Dent was nominated numerous times for the Pro Football Hall of Fame and in 2005–2009 he was among the top 15 finalists in the selection process. After several years of unsuccessful nominations, he was finally selected for enshrinement in the Pro Football Hall of Fame in Canton, Ohio on February 5, 2011. His induction speech was notable for omitting any mention of both Ditka and Ryan, as he dedicated most of his speech to honoring the people in his early life, stating, "You've got to understand that this is all about people that touched you, that shaped you as a young man. Buddy and Mike got me as a finished product. This is not about football. This is about life. This is about who helps you in life and to help you fulfill some of your dreams. That's what it's about." Since his retirement Dent has had a difficult relationship with Ditka because he publicly blamed Ditka for the Bears' inability to repeat as Super Bowl champions. In a 2012 interview on WSCR, Dent argued that the Bears would have won at least three Super Bowls if they had been able to find any consistency at quarterback.

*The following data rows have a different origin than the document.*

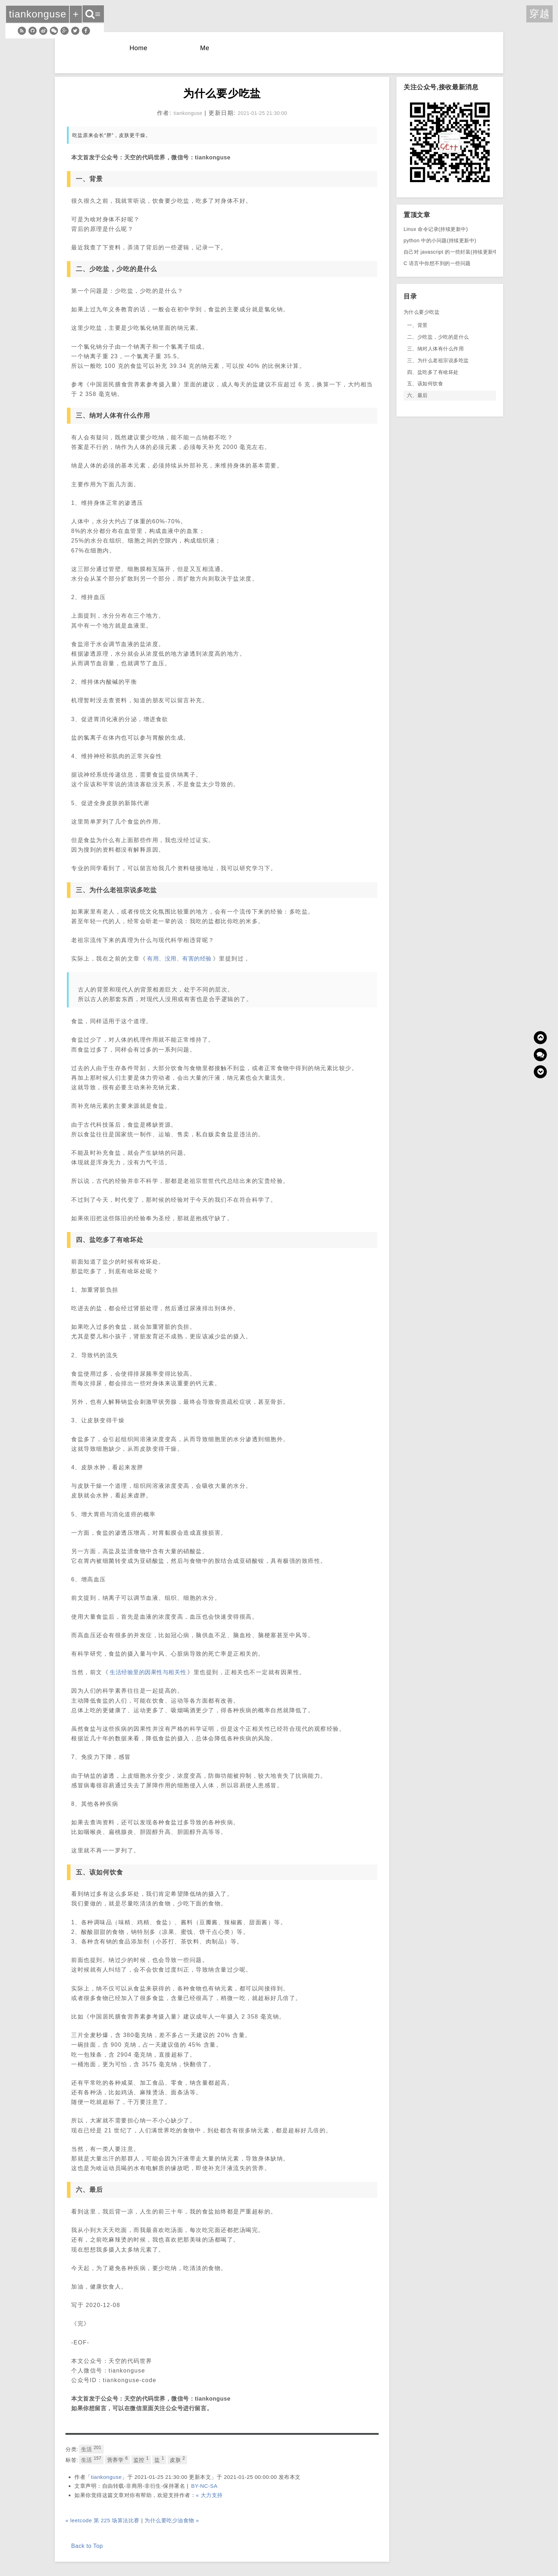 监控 (141, 2459)
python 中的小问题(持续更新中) (440, 240)
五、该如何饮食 (425, 383)
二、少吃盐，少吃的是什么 (438, 337)
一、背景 (417, 325)
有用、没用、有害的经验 (179, 959)
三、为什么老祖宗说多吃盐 (438, 360)
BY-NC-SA (204, 2486)
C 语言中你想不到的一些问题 (437, 263)
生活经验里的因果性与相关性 (148, 1672)
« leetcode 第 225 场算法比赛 (102, 2520)
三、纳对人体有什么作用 (435, 348)
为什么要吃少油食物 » (171, 2520)
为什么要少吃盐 (421, 312)
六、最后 (417, 395)
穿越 (539, 13)
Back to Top (87, 2546)
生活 (91, 2448)
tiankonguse (106, 2477)
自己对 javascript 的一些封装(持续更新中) (452, 252)
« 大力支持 (209, 2495)
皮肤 (177, 2459)
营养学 (117, 2459)
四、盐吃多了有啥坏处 (433, 372)
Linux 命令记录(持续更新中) (436, 229) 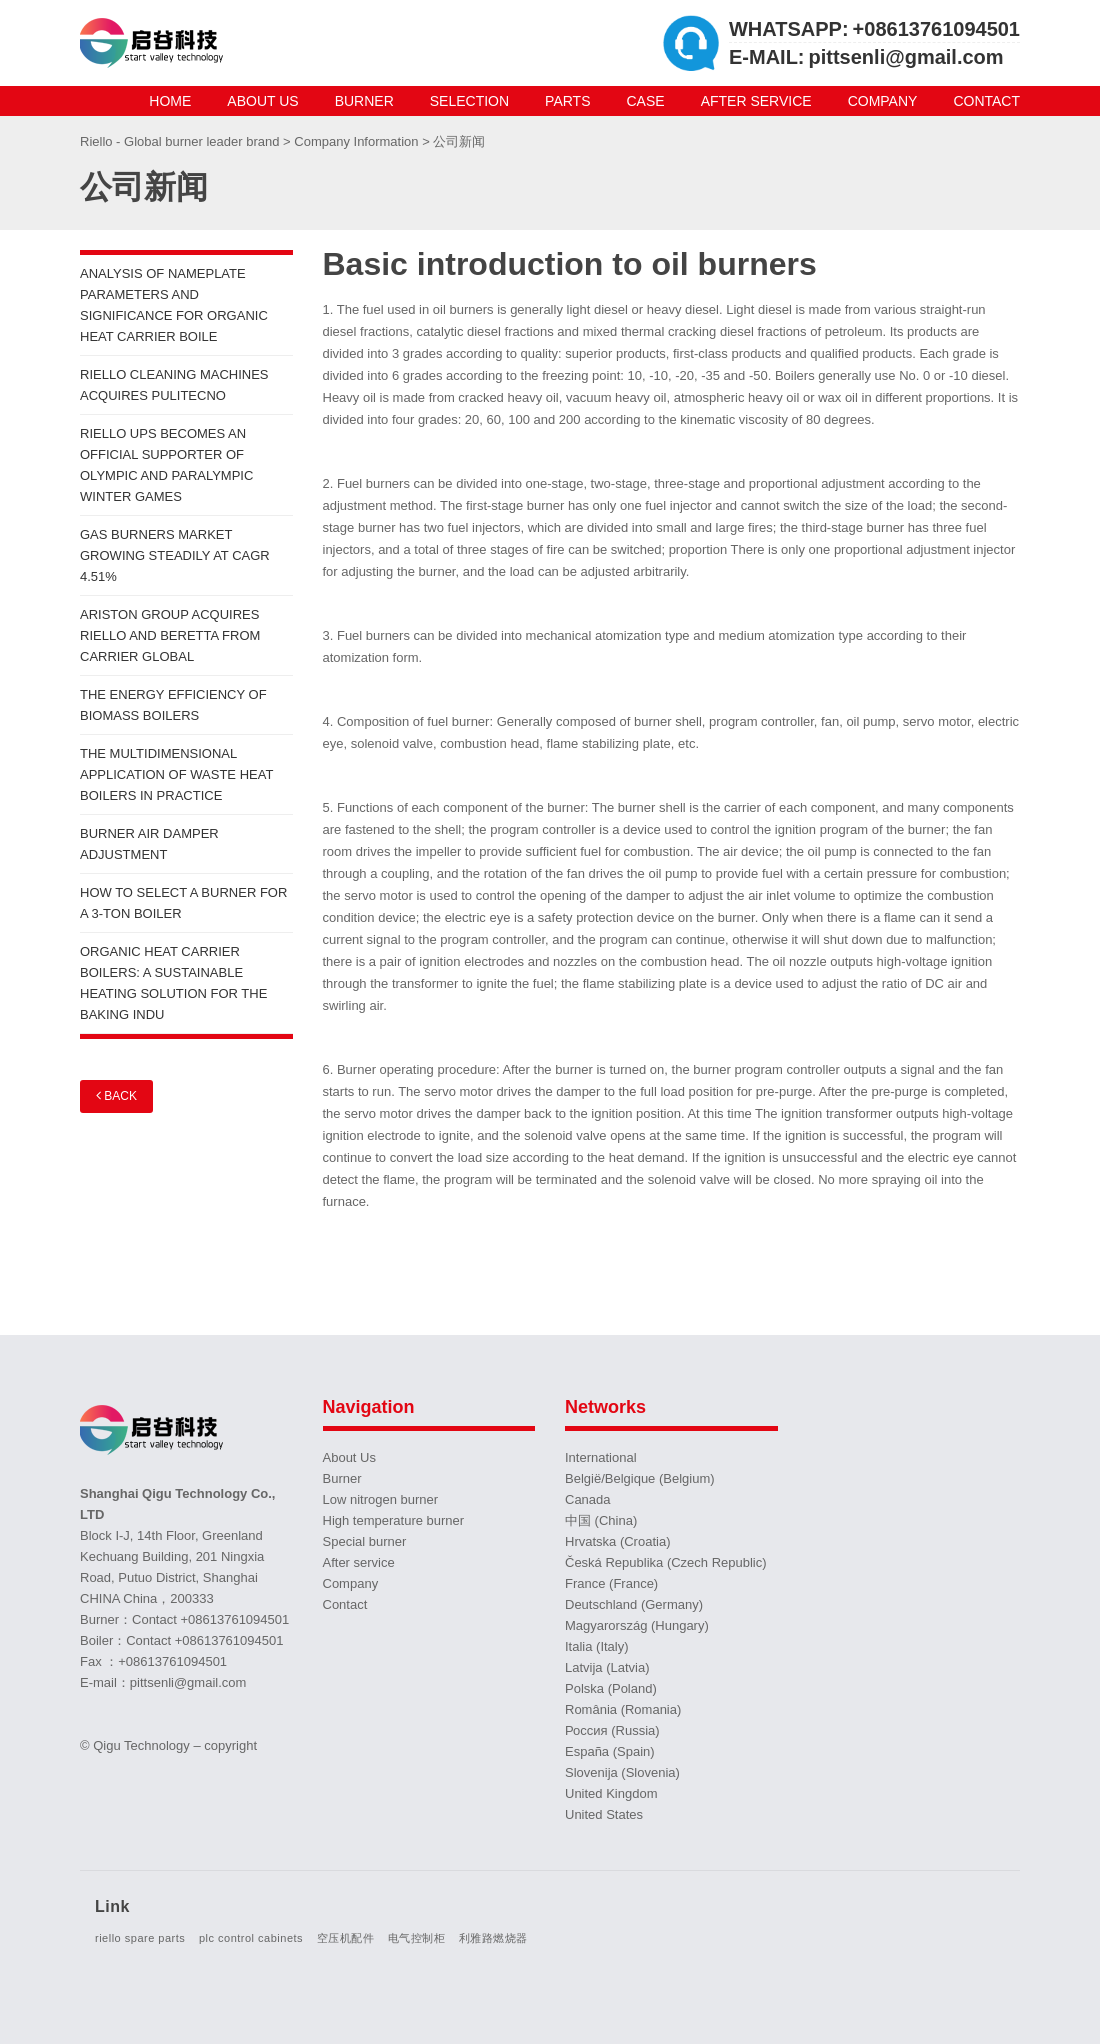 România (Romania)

In addition to the Pro Football Hall of Fame, Dent was also inducted into the Georgia Sports Hall of Fame in 2008 and the Black College Football Hall of Fame in 2015.

==NFL career statistics==

Legend
|  | Super Bowl MVP |
|  | Won the Super Bowl |
|  | Led the league |
| Bold | Career high |

===Regular season===

| Year | Team | Games |  | Tackles |  |  |  | Interceptions |  |  | Fumbles |  |
| GP | GS | Cmb | Solo | Ast | Sck | Int | Yds | TD | FF | FR |
| 1983 | CHI | 16 | 3 | 12 | – | – | 3.0 | 0 | 0 | 0 | 1 | 0 |
| 1984 | CHI | 16 | 10 | 39 | – | – | 17.5 | 0 | 0 | 0 | 4 | 1 |
| 1985 | CHI | 16 | 16 | 38 | – | – | 17.0 | 2 | 10 | 1 | 7 | 2 |
| 1986 | CHI | 15 | 14 | 75 | – | – | 11.5 | 0 | 0 | 0 | 4 | 0 |
| 1987 | CHI | 12 | 12 | 34 | – | – | 12.5 | 0 | 0 | 0 | 4 | 2 |
| 1988 | CHI | 13 | 12 | 61 | – | – | 10.5 | 0 | 0 | 0 | 3 | 1 |
| 1989 | CHI | 15 | 15 | 70 | – | – | 9.0 | 1 | 30 | 0 | 2 | 2 |
| 1990 | CHI | 14 | 14 | 81 | – | – | 12.0 | 3 | 21 | 0 | 2 | 3 |
| 1991 | CHI | 16 | 16 | 84 | – | – | 10.5 | 1 | 4 | 0 | 0 | 1 |
| 1992 | CHI | 16 | 16 | 82 | – | – | 8.5 | 0 | 0 | 0 | 6 | 1 |
| 1993 | CHI | 16 | 16 | 64 | – | – | 12.5 | 1 | 24 | 0 | 1 | 0 |
| 1994 | SF | 2 | 2 | 8 | 7 | 1 | 2.0 | 0 | 0 | 0 | 0 | 0 |
| 1995 | CHI | 3 | 1 | 1 | 1 | 0 | 0.0 | 0 | 0 | 0 | 0 | 0 |
| 1996 | IND | 16 | 1 | 15 | 13 | 2 | 6.5 | 0 | 0 | 0 | 2 | 0 |
| 1997 | PHI | 15 | 0 | 13 | 10 | 3 | 4.5 | 0 | 0 | 0 | 1 | 0 |
| Career |  | 203 | 150 | 677 | 31 | 6 | 137.5 | 8 | 89 | 1 | 37 | 13 |

==Personal life==
According to a DNA analysis, he descended mainly from Mende people of Sierra Leone and Balanta people of Guinea Bissau. He is the godfather of football player Ahmaad Smith.

Richard lives in Chicago and has four children: Mary, Sarah, R.J., and Shiloh. His son R.J. is a football player who played WR at Stevenson High School, and now plays at Miami University Ohio.